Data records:
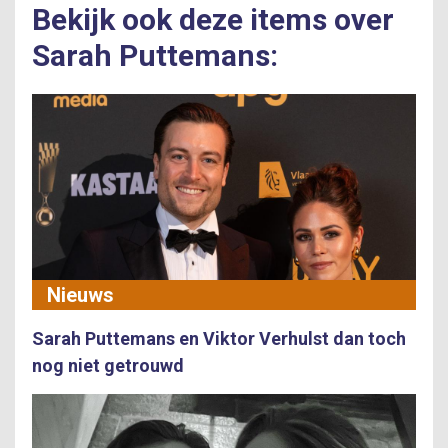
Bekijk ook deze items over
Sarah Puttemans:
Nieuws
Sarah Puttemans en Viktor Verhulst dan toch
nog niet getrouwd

---

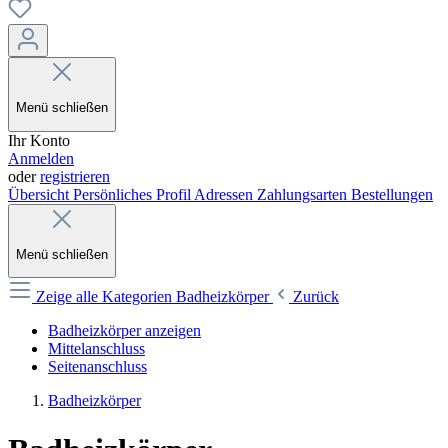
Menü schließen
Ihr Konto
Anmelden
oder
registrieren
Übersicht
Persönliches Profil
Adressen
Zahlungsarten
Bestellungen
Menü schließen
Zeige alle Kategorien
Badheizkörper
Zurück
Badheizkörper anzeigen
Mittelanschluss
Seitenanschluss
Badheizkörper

## Your objective:
Of all the entries above, output exactly the lines between the one holding "Sarah Puttemans en Viktor Verhulst dan toch" and the one holding "nog niet getrouwd", inclusive.

## Result below:
Sarah Puttemans en Viktor Verhulst dan toch
nog niet getrouwd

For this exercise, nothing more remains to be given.